> [The data]:
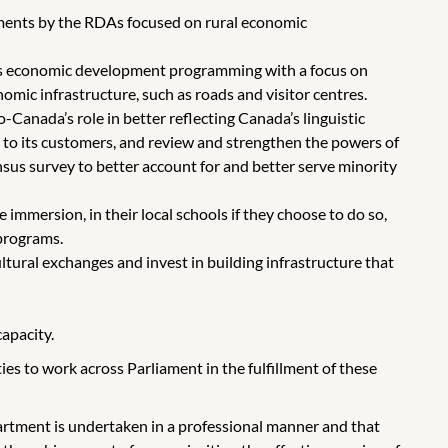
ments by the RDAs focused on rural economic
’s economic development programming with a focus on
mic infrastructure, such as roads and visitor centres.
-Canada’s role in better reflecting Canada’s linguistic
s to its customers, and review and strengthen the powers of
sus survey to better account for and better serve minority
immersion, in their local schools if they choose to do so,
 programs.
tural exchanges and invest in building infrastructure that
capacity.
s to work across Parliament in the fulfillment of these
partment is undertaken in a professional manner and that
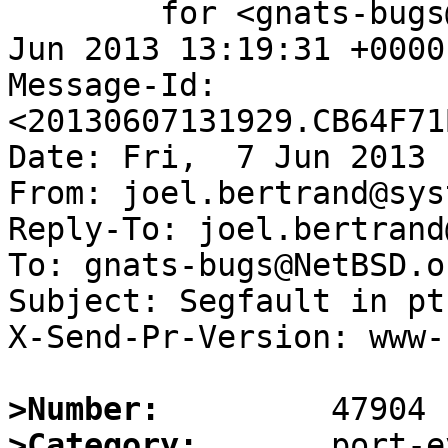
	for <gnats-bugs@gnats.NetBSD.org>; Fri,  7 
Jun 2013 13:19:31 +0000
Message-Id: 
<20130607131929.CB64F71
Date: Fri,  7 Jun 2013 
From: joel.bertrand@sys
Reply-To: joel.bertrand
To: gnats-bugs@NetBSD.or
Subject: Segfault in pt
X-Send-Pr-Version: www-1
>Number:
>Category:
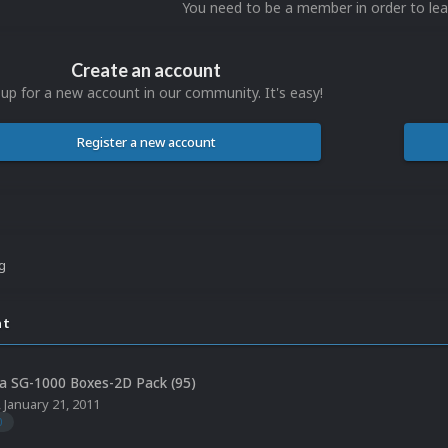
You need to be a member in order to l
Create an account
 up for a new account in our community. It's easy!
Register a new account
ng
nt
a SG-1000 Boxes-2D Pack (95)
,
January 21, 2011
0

==

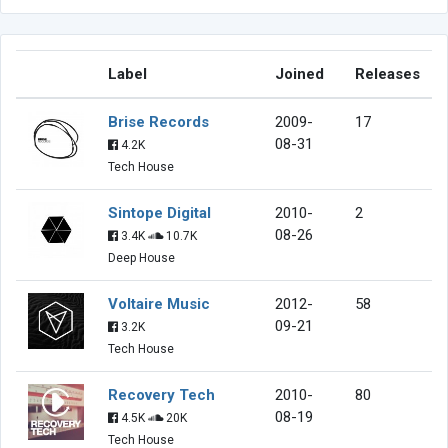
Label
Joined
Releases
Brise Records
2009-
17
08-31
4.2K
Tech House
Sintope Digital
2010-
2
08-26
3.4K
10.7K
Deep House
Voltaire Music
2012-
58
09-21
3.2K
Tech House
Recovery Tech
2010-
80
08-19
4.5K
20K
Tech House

> [Work order]: Word for word, restate the lines above from the one with "-Canada’s role in" through the one with "Reply-To: joel.bertrand", keeping both ends and dropping the pictures.

> [Final answer]:
-Canada’s role in better reflecting Canada’s linguistic
s to its customers, and review and strengthen the powers of
sus survey to better account for and better serve minority
immersion, in their local schools if they choose to do so,
 programs.
tural exchanges and invest in building infrastructure that
capacity.
s to work across Parliament in the fulfillment of these
partment is undertaken in a professional manner and that
	for <gnats-bugs@gnats.NetBSD.org>; Fri,  7 
Jun 2013 13:19:31 +0000
Message-Id: 
<20130607131929.CB64F71
Date: Fri,  7 Jun 2013 
From: joel.bertrand@sys
Reply-To: joel.bertrand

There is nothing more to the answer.